A democracia brasileira enfrenta um momento de intensa instabilidade institucional. Essa é a avaliação do cientista político e presidente do Livres, Magno Karl, durante entrevista ao programa BM&C Talks. Ele apontou que o Supremo Tribunal Federal (STF) ultrapassou os limites tradicionais de atuação, assumindo um papel político cada vez mais dominante, diante da fragilidade do Executivo e da incapacidade do Legislativo de resolver seus próprios impasses.
“Quando o Judiciário decide exercer o poder de forma política, organizando o debate público e definindo os rumos das políticas nacionais, temos um desequilíbrio grave entre os três poderes“, alertou Karl. Para ele, esse avanço do STF é consequência da ausência de mecanismos efetivos de controle sobre o Judiciário, um poder que, diferentemente dos demais, não se submete ao escrutínio popular.
O cientista político também comentou a atuação do ministro Alexandre de Moraes no caso do ex-presidente Jair Bolsonaro. Segundo Karl, medidas como a restrição da liberdade de expressão a um réu ainda não condenado representam uma ameaça à ordem democrática. “A suspensão da liberdade de expressão de alguém que sequer foi condenado é algo muito sério, mas no Brasil virou tema politizado, e isso dificulta qualquer reflexão institucional honesta“, afirmou.
Crise institucional e a fragilidade do liberalismo
Magno Karl acredita que, apesar da fragilidade do governo Lula, a oposição está desorganizada e pouco focada em articulação política. Segundo ele, há um vácuo institucional entre as preferências populares por ideias liberais e a capacidade dos partidos de transformá-las em votos.
“Temos uma população que se mostra cada vez mais receptiva a valores como o empreendedorismo e a liberdade individual, mas não há estruturas partidárias sólidas para canalizar isso politicamente“, explicou.

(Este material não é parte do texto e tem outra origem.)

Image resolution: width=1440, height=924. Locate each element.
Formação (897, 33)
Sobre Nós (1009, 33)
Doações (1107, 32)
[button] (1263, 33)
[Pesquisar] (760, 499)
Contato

Na visão de Karl, a renovação institucional passa pela periferia, não pelos bairros nobres. Ele afirma que os entregadores, trabalhadores informais e jovens das classes mais baixas têm um entendimento prático sobre esforço individual e desconfiança do Estado, mas essa energia ainda não encontra tradução eleitoral.
A respeito das divisões internas do campo liberal, Karl vê um problema estrutural. “A tradição liberal no Brasil é muito intelectualizada. Falta vivência institucional dentro da política, capacidade de compor e de ceder. Isso nos enfraquece“, comentou.
Segundo ele, partidos como o Novo enfrentam o dilema entre manter a identidade ideológica ou buscar sobrevivência dentro das regras institucionais, como a cláusula de desempenho. “Quem precisa de voto tem que ampliar o discurso e se comunicar com mais eleitores. A lógica institucional não permite margem para purismos.”
Crise institucional também é global
O cientista político destacou que a crise institucional que atinge o liberalismo no Brasil não é isolada. Em países como Alemanha, Reino Unido e França, partidos liberais têm perdido espaço, sendo absorvidos por coalizões maiores, tanto à esquerda quanto à direita, ou simplesmente desaparecendo do cenário legislativo.
“A configuração institucional internacional é desfavorável. Liberais, por serem minoria, vivem à reboque de outras forças. E quando essas forças entram em crise ou se radicalizam, os liberais pagam o preço“, observou Karl.